Trwa ładowanie...
Notowania
Przejdź na
oprac. KBB
|

Polski Ład idzie przez Sejm. Jest zmiana dla prowadzących własną działalność

47
Podziel się:

Rewolucja podatkowa PiS coraz bliżej. Projekt zmian, które składają się na podatkową część "Polskiego Ładu", był w środę dyskutowany w Sejmie. Są nowe propozycje. Skorzystać mają m.in. osoby prowadzące jednoosobową działalność gospodarczą.

Polski Ład idzie przez Sejm. Jest zmiana dla prowadzących własną działalność
Propozycje podatkowe "Polskeigo ładu" przeszły przez Sejm. Teraz zajmie się nimi Senat (PAP, Mateusz Marek)

W środę w Sejmie odbyło się drugie czytanie rządowego projektu zmian podatkowych przewidzianych w Polskim Ładzie. W trakcie debaty większość klubów parlamentarnych złożyła kolejne poprawki do projektowanych zmian. Tym samym głośna rewolucja rządu została ponownie skierowana do prac w sejmowej komisji finansów.

PiS musi ustawę uchwalić szybko, tak, by nowe przepisy podatkowe obowiązywały od 2022 r. Jak już pisaliśmy w money.pl, eksperci mówią wprost o "biegunce legislacyjnej" i dają inne kraje za przykład.

W środę klub PiS zaproponował kilka kolejnych zmian do projektowanej noweli. Wyjaśnił, że jedna z nich dotyczy wprowadzenia ulgi dla klasy średniej dla osób prowadzących jednoosobową działalność gospodarczą, które rozliczają się na skali podatkowej i zarabiają do 13 tys. zł.

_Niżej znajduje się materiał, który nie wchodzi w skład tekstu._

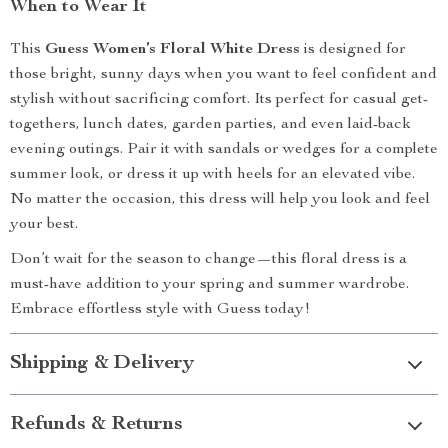
When to Wear It
This
Guess Women’s Floral White Dress
is designed for
those bright, sunny days when you want to feel confident and
stylish without sacrificing comfort. Its perfect for casual get-
togethers, lunch dates, garden parties, and even laid-back
evening outings. Pair it with sandals or wedges for a complete
summer look, or dress it up with heels for an elevated vibe.
No matter the occasion, this dress will help you look and feel
your best.
Don’t wait for the season to change—this floral dress is a
must-have addition to your spring and summer wardrobe.
Embrace effortless style with Guess today!
Shipping & Delivery
Refunds & Returns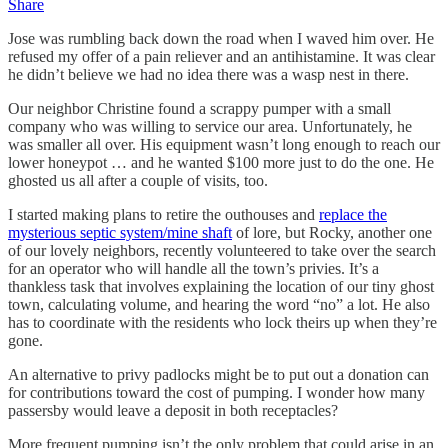
Share
Jose was rumbling back down the road when I waved him over. He
refused my offer of a pain reliever and an antihistamine. It was clear
he didn’t believe we had no idea there was a wasp nest in there.
Our neighbor Christine found a scrappy pumper with a small
company who was willing to service our area. Unfortunately, he
was smaller all over. His equipment wasn’t long enough to reach our
lower honeypot … and he wanted $100 more just to do the one. He
ghosted us all after a couple of visits, too.
I started making plans to retire the outhouses and
replace the
mysterious septic system/mine shaft
of lore, but Rocky, another one
of our lovely neighbors, recently volunteered to take over the search
for an operator who will handle all the town’s privies. It’s a
thankless task that involves explaining the location of our tiny ghost
town, calculating volume, and hearing the word “no” a lot. He also
has to coordinate with the residents who lock theirs up when they’re
gone.
An alternative to privy padlocks might be to put out a donation can
for contributions toward the cost of pumping. I wonder how many
passersby would leave a deposit in both receptacles?
More frequent pumping isn’t the only problem that could arise in an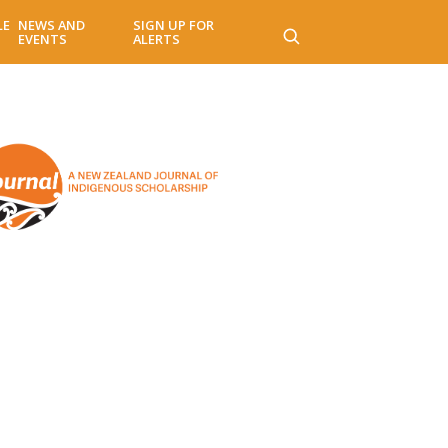
LE
NEWS AND
SIGN UP FOR
EVENTS
ALERTS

Zobacz także: Podatki mocno wzrosną i to już niedługo. "Rząd oszukuje społeczeństwo"

W projekcie ustawy znajduje się zapis, że prawo do tzw. ulgi dla klasy średniej mają podatnicy, którzy uzyskują przychody "ze stosunku służbowego, stosunku pracy, pracy nakładczej oraz spółdzielczego stosunku pracy w wysokości mieszczącej się w przedziale od 68 tys. 412 zł do 133 tys. 692 zł (odpowiednio miesięcznie – dla celów obliczania miesięcznych zaliczek na podatek – w wysokości od 5 tys. 701 zł do 11 tys. 141 zł)".

Polski Ład z poprawkami. Co się zmieni?

Po wprowadzeniu poprawki kategoria podatników mogących z ulgi skorzystać zostanie rozszerzona o osoby prowadzące działalność gospodarczą i rozliczające się na zasadach ogólnych (przy użyciu skali podatkowej).

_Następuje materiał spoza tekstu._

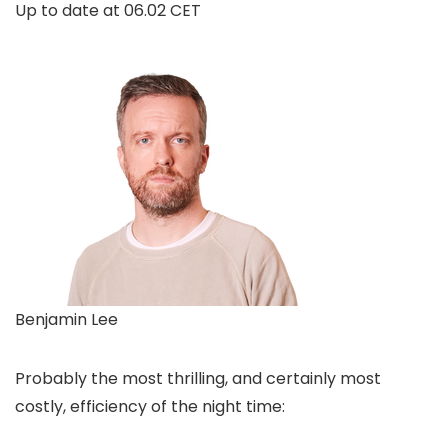
Up to date at
06.02 CET
Benjamin Lee
Probably the most thrilling, and certainly most
costly, efficiency of the night time: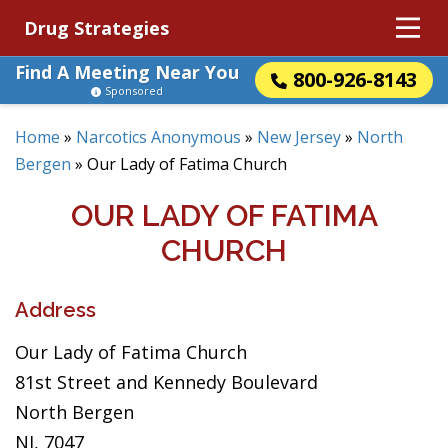
Drug Strategies
Find A Meeting Near You
800-926-8143
Sponsored
Home
»
Narcotics Anonymous
»
New Jersey
»
North
Bergen
»
Our Lady of Fatima Church
OUR LADY OF FATIMA
CHURCH
Address
Our Lady of Fatima Church
81st Street and Kennedy Boulevard
North Bergen
NJ, 7047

Jedna z poprawek przewiduje też ulgę dla pracujących, którzy osiągnęli już wiek emerytalny. Wyjaśnił, że miałaby ona wynieść ponad 85 tys. zł i zachęcać takie osoby, aby pozostały na rynku pracy.

Kolejne ze zmian będą przesuwać w czasie niektóre z rozwiązań, które znalazły się w projekcie. Dotyczyć to będzie m.in. przepisów dotyczących opodatkowania wynajmu mieszkań, które w życie mają wejść o rok później, czyli od 1 stycznia 2023 r. Wydłużony o trzy miesiące ma zostać również termin składania wniosków w ramach abolicji, repatriacji kapitału.

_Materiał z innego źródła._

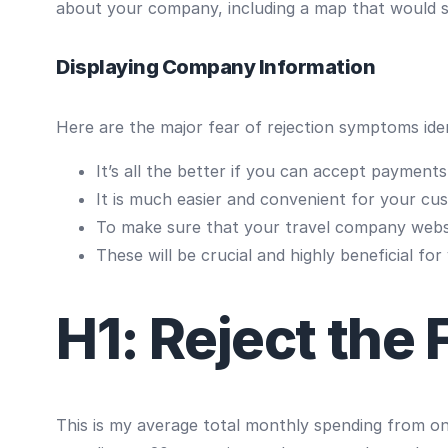
about your company, including a map that would sh
Displaying Company Information
Here are the major fear of rejection symptoms iden
It’s all the better if you can accept payment
It is much easier and convenient for your cu
To make sure that your travel company websi
These will be crucial and highly beneficial for
H1: Reject the 
This is my average total monthly spending from one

Poseł Henryk Kowalczyk z PiS, który był sprawozdawcą projektu, przekonywał w środę, że nowe przepisy podatkowe pozwolą na pozostawienie w kieszeniach Polaków ok. 17 mld zł. Jak przekonywał, stanie się tak m.in. przez podniesienie kwoty wolnej od podatku do 30 tys. zł czy zwiększenie drugiego progu podatkowego do 120 tys. zł.

- Najważniejszym elementem Polskiego Ładu jest zniesienie ulgi na składkę zdrowotną, czyli nie obniżka, a podwyżka PIT - kontrowała jednak posłanka Izabela Leszczyna z KO. - Ta ustawa zabierze z kieszeni podatników 80 mld złotych - dodawała.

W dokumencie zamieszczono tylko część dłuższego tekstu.